After we said our good-byes, we went back to the base to get started on some post holes in the beach. The women and Kent were still painting the house, so Reagan, Matt, Casey and I went down to the beach to dig some post holes for a fence to keep in the cows. Aaron left us alone after a while, and we were left to our own devices. We thought we had the string tight enough so that we could keep a straight line. But since there was gale force winds, the string blew a bit towards the ocean. When Aaron finally came back to look at all our progress and just laughed. It was by far the worst post line in the history of post lines.

After lunch, the rest of the group got back. We said our quick hellos and went back towards the beach to redo every post hole we had previously done. This time Reagan went to help the women paint too, so it was just Matt, Casey and me. Casey and I were pretty much hallucinating by this time from lack of sleep, just plain tiredness, and probably some sort of parasite. We just laughed and laughed. We finally had a little bit of help from a couple of guys that actually new how to dig a post hole in the sand.

Digging a post hole in the sand is very, very difficult. We finally learned that you had to pour a bunch of water on the sand before digging. A little guy that had been helping us all week with a weird eye and a San Francisco Giants ball cap kept showing us how to do it. I told Casey that the guy would eventually get tired of us and just hit us over top of the head with a shovel. Like I said, we were delirious. There was an old palm tree out near the water, but we couldn't quite make out exactly what it was. I kept on telling Casey that it wasn't a beached whale, but a beached manatee. He kept on trying to throw facts into the argument like manatees are fresh water animals, but I just shot right back with his logic that the sea water is probably what killed the poor manatee.

We finally finished one line and Aaron came up and asked us if we were ready to start another row. We all kind of looked at each other. I spoke up.

"Aaron, do you want the truth or do you want the gung ho marine answer?"

"The truth," he said.

"I think I can speak for all of us and say that we are about to pass out."

He said he understood and we walked back towards the base. We talked a bit more with some of the others from the other group. Jason told us that we probably wouldn't get to fish the next day because of a storm coming in.

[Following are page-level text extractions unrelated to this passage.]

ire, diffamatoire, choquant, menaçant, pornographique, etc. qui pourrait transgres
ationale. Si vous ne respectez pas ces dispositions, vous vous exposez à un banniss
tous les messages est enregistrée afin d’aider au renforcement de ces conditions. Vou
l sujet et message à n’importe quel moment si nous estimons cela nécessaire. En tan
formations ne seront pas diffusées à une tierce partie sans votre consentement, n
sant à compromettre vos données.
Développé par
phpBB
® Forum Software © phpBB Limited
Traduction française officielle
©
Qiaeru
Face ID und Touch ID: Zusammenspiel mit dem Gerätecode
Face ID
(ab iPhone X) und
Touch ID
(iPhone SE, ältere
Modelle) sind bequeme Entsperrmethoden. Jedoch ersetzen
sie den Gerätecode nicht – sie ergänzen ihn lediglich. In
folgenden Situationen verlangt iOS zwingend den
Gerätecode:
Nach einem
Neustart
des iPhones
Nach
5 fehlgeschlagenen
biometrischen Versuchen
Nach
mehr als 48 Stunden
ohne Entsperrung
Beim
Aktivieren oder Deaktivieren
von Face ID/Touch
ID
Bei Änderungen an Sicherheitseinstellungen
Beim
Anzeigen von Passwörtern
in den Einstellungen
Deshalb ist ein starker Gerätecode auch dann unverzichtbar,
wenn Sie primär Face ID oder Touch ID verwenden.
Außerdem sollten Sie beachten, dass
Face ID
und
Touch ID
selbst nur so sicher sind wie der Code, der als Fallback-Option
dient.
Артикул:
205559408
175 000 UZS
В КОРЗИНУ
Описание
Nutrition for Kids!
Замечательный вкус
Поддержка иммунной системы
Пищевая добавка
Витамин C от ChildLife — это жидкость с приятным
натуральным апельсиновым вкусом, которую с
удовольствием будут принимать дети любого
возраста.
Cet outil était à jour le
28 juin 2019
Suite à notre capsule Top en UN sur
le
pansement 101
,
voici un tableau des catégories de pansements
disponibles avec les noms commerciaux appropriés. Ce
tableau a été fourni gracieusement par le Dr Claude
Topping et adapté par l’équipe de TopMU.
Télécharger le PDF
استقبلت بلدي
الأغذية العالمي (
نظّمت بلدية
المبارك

We got cleaned up and the other group went to stay at a hotel in Rio Grande. After getting cleaned up, I laid back down in one of the hammocks.

After some dinner, a few of us stuck around and talked. Reagan was in the mood to argue. So we argued about music of all things. He argued about alternative music and the fact that today's music is not as good as past music, which I totally disagree with. I always tend to argue against anything when it comes to nostalgia and things were better back in my days. I got pretty tired of arguing because Reagan kept changing his point. I began to walk back to the Cacalote house when a Suburban pulled up to me and Dave, of all people, was driving it around Mexico. He said that they had come back to try and find some people's stuff. I tried to help them find it, but it had already been stored somewhere. They gavef me a ride to the Cacalote house and told me of their adventures in a Mexican carnival down the road and riding some ride called the Dragon.

As soon as they dropped me off I realized that I didn't have a key to get through the gate. I began to wonder if maybe I should scale 9 foot wall with barbed wire on top, but I figured if worse came to worse I would go over to Ernesto's and sleep on the floor of his kitchen. Reagan came wandering back after a few minutes and he didn't have a key either. We went over to the side of the gate and began to yell for someone to come let us in. The dogs began to bark and a lady came out of the house.

Reagan yelled, "Nosotros con Aaron!"

I looked at him and just shook my head.

"Reagan, do you realize you just spoke Ebonics Spanish?"

"What?" he asked.

"You just yelled 'We With Aaron!'"

We laughed and she let us in the gate. Aaron and Matt were in bed and they said that they were just about to worry about us getting in. But they were almost asleep, so I really wonder if they would have come out to look for us.